P1634R0
Naming guidelines for modules

Published Proposal,

Author:
Audience:
SG15
Project:
ISO/IEC JTC1/SC22/WG21 14882: Programming Language — C++

Abstract

In which we propose a set of rules and advice to name modules

1. Introduction

Modules names are unique in a C++ program (all modules units identified by the same name refer to the same module). Furthermore, the name of a module is part of the API and ABI. This is different from headers which are usually identified by a path which can be adapted by consumers, and which are never part of the ABI.

And so, renaming a module is a very disruptive change within a project and more importantly, it’s a very disruptive breaking change for downstream projects. In other words, modules can virtually never be renamed.

As code is poised to be reused and shared across companies, communities, and projects, the requirement that modules need to be uniquely identified within a project directly translate to the requirement that module names be unique across the universe.

While offering such a guarantee is impossible, the following guidelines strive to reduce the risk of naming conflicts.

2. What problems are we trying to solve

A historical lack of tooling contributed to C++ projects having shallow dependency trees, in which conflicts are not frequent - but do occur (util.hpp, config.h and other are very frequent header names). In recent years we observe a desire in the community for tools that would allow deeper dependency trees. Dependency trees can grow exponentially and as the tooling and the ecosystem mature, the risk of naming conflict increase. Because modules cannot be renamed without breaking API, naming conflicts would impede the community’s ability to provide these tools and interoperable libraries. We came to understand that names declared at global scoped or imported into the global scope by using namespace statements hamper our ability both to add names to a library or to update that library in dependent code, the same problem would inevitably occur in the absence of rules designed to minimize the risk of conflict.

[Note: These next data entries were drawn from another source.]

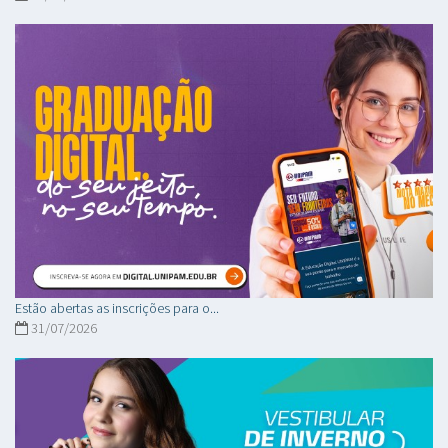
Estão abertas as inscrições para o...
31/07/2026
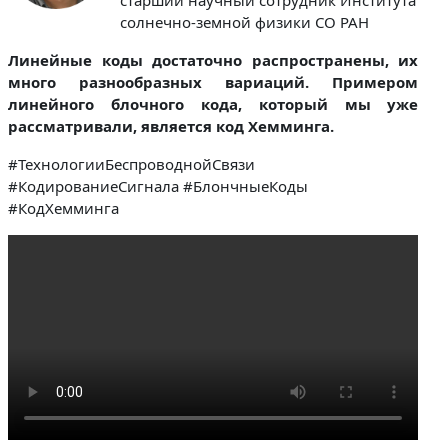
солнечно-земной физики СО РАН
Линейные коды достаточно распространены, их
много разнообразных вариаций. Примером
линейного блочного кода, который мы уже
рассматривали, является код Хемминга.
#ТехнологииБеспроводнойСвязи
#КодированиеСигнала #БлончныеКоды
#КодХемминга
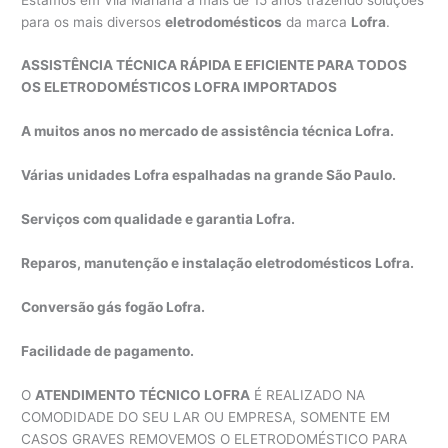
para os mais diversos
eletrodomésticos
da marca
Lofra
.
ASSISTÊNCIA TÉCNICA RÁPIDA E EFICIENTE PARA TODOS
OS ELETRODOMÉSTICOS LOFRA IMPORTADOS
A muitos anos no mercado de assistência técnica Lofra.
Várias unidades Lofra espalhadas na grande São Paulo.
Serviços com qualidade e garantia Lofra.
Reparos, manutenção e instalação eletrodomésticos Lofra.
Conversão gás fogão Lofra.
Facilidade de pagamento.
O
ATENDIMENTO TÉCNICO LOFRA
É REALIZADO NA
COMODIDADE DO SEU LAR OU EMPRESA, SOMENTE EM
CASOS GRAVES REMOVEMOS O ELETRODOMÉSTICO PARA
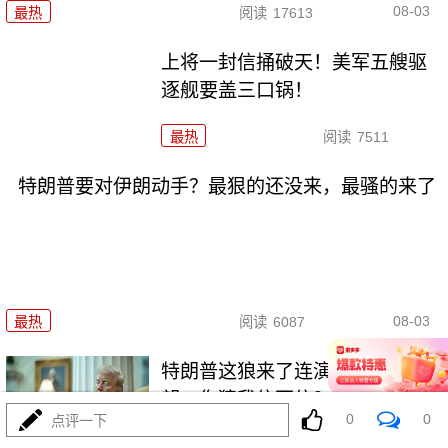
08-03
最热
阅读
17613
上将一封信捅破天！美军五艘驱
逐舰要盖三口锅！
最热
阅读
7511
特朗普要对伊朗动手？最狠的还没来，最骚的来了
08-03
最热
阅读
6087
特朗普这狼来了连演十遍，伊
朗：你猜我信不信？
0
0
点评一下
最热
阅读
5316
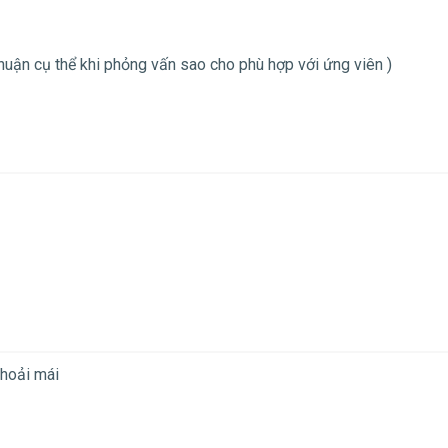
 thuận cụ thể khi phỏng vấn sao cho phù hợp với ứng viên )
thoải mái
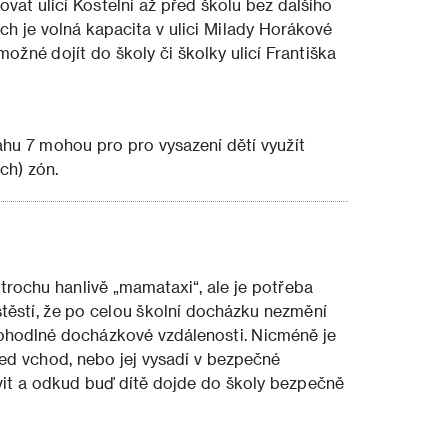
at ulicí Kostelní až před školu bez dalšího
h je volná kapacita v ulici Milady Horákové
ožné dojít do školy či školky ulicí Františka
ahu 7 mohou pro pro vysazení dětí využít
ých) zón.
trochu hanlivě „mamataxi“, ale je potřeba
štěstí, že po celou školní docházku nezmění
pohodlné docházkové vzdálenosti. Nicméně je
řed vchod, nebo jej vysadí v bezpečné
it a odkud buď dítě dojde do školy bezpečně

We can not predict the success we will have as a community in making it easier to reuse our code but we know modularizing and making our existing libraries dependable "at scale" will be challenging.

In the case of modules naming and mapping, we have a unique opportunity to be proactive, which is much easier than trying to change our codebases in 2, 5, 10 years. And while modules are new and unfamiliar, existing challenges with headers as well as extensive experience by other languages [CSHARP][JAVA][Python] can help us design guidelines that will ensure naming conflicts are unlikely to arise as the number of libraries increases over time [past-vs-future].

3. Applicability

The proposed guidelines are for the benefits of library authors who intend to share code with external entities, either open source or not. Programs (root node in dependency graphs) are still encouraged to follow the following guidelines as naming conflicts can still arise with imported modules, existing code and company policies permitting.

4. Proposed guidelines

4.1. Prefix module names with an entity and/or a project name to prevent modules from different companies, entities and projects of declaring the same module names.

A good way to prevent conflict is to prefix all modules with the name of the entity maintaining the project. This scheme has, with variation, proved successful in many other languages faces with the same issues (C#, JavaScript, Go, ... ).

As such, google.abseil is a better (more unique) module name than abseil. The logic is that google is probably unique - companies and individuals usually have to maintain the uniqueness of their name or online identities. In fact, this schema has been adopted by numerous code hosting platforms such that most open source projects can be uniquely identified by the name of their repository, itself in the form , extending that naming scheme, therefore, would be consistent with other naming considerations projects have to contend with.

Experience with other languages and with C++ namespaces show that it is unnecessary and indeed counter-productive to recommend more than 2 identifiers to uniquely identify a project. As such we do not, for example, recommend that module be prefixed by a team name.

Languages such that Java use reverse domain names to identify packages (which are, for our purpose, comparable to modules)

For example, a module for the boost Asio library would under this scheme be named org.boost.asio.

However, this has a number of drawbacks

It is also unclear, despite the uniqueness of domain names, whether this scheme actually helps in guaranteeing the uniqueness of a name.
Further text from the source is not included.